Exercise instructions >> A single figure is the whole answer: the number of lines in the entries that contain "postoji".

Extracted page text data

↓

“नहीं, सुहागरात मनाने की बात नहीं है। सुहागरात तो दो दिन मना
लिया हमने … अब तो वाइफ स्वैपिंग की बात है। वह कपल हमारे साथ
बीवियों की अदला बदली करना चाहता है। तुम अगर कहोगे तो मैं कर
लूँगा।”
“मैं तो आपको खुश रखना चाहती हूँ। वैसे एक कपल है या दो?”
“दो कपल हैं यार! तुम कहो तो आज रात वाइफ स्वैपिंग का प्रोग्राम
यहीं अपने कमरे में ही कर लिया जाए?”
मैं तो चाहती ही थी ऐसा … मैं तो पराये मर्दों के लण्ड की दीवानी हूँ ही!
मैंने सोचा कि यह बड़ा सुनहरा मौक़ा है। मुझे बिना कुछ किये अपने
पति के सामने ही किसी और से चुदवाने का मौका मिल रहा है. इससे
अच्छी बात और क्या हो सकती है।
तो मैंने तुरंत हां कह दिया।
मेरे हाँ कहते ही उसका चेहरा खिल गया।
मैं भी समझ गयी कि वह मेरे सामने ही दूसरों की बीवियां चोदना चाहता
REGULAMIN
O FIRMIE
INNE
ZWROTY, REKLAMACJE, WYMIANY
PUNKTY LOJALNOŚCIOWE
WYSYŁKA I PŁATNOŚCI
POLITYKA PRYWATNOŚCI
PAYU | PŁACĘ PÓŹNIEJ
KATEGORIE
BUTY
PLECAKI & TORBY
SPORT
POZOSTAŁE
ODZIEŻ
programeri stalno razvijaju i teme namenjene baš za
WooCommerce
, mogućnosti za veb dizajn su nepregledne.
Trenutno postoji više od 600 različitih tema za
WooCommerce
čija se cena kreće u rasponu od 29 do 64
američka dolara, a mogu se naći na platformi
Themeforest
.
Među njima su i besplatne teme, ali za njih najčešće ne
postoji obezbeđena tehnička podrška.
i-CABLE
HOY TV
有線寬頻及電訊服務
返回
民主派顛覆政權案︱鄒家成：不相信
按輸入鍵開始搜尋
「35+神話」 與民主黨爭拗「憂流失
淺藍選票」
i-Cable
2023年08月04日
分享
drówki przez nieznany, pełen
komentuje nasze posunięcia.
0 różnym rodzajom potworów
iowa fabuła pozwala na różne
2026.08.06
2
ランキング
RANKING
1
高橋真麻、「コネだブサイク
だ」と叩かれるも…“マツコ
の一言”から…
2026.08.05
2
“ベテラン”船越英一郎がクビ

↑

Response area >> 2